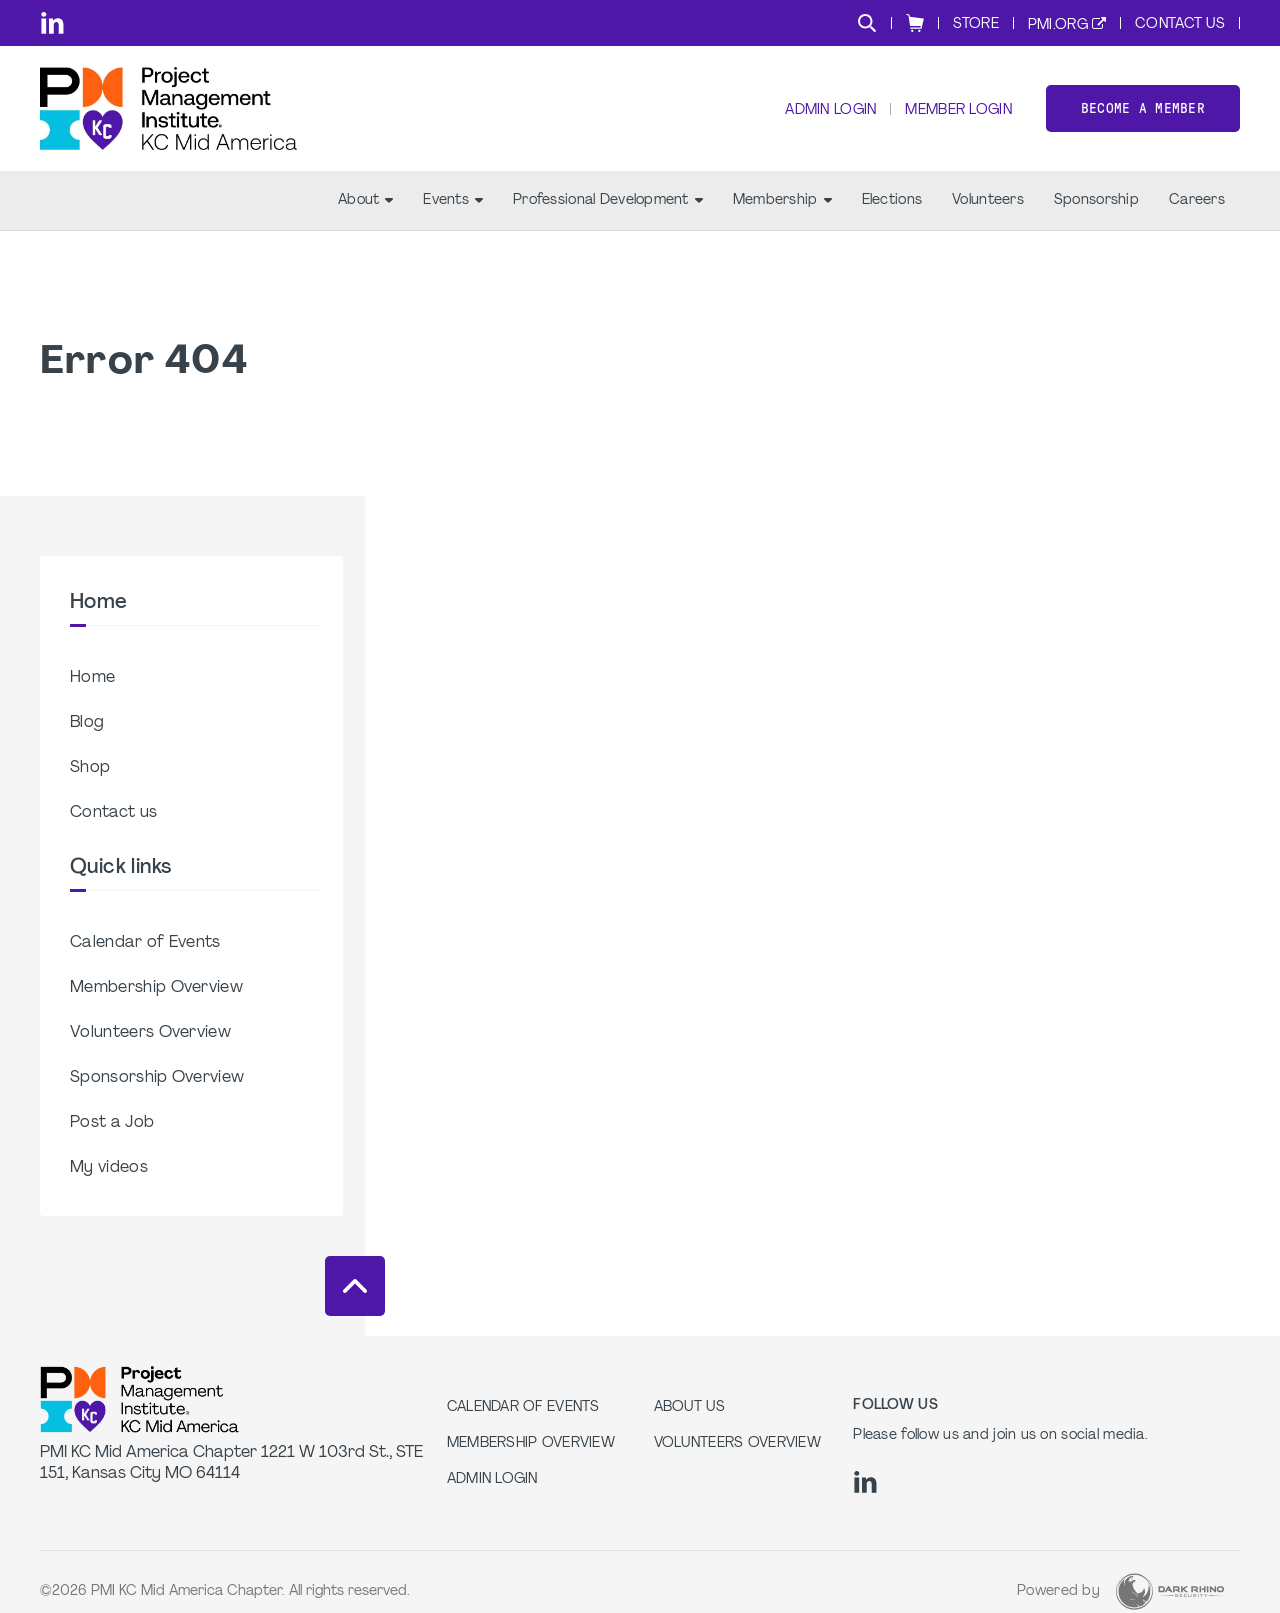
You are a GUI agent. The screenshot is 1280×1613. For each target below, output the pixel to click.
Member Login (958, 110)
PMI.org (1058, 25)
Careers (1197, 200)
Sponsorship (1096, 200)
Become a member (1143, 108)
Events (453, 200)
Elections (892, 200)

--

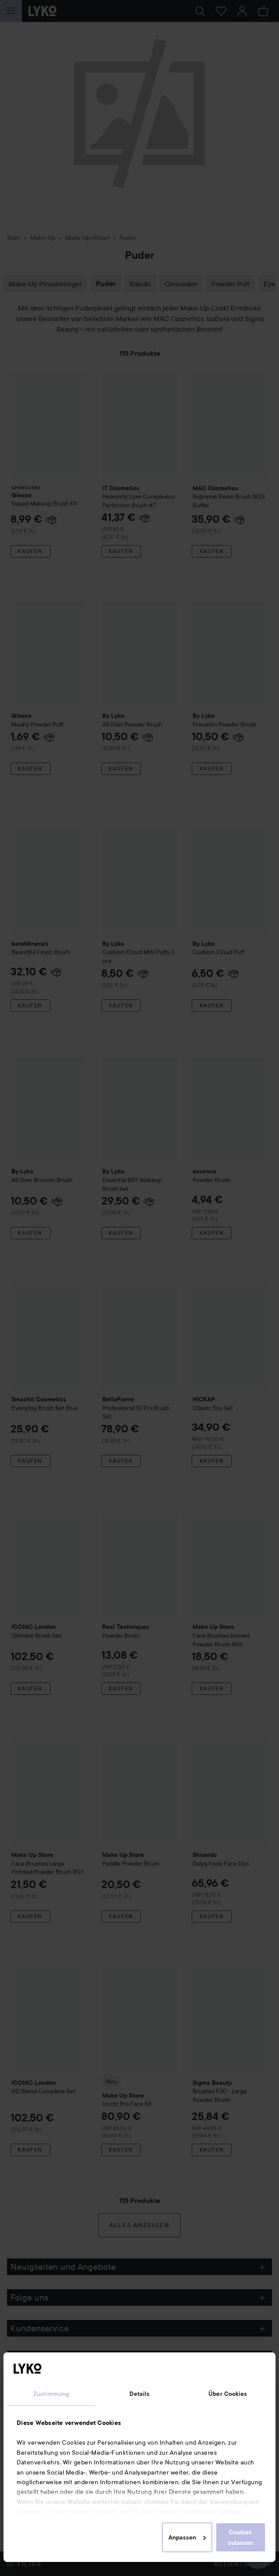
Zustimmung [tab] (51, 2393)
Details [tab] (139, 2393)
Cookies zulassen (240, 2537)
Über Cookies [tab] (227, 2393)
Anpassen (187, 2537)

**What this task involves:** Take the entries above and return only the lines from the one with "Details [tab] (139, 2393)" to the one with "Anpassen (187, 2537)", both included, unchanged.

**Answer space:**
Details [tab] (139, 2393)
Cookies zulassen (240, 2537)
Über Cookies [tab] (227, 2393)
Anpassen (187, 2537)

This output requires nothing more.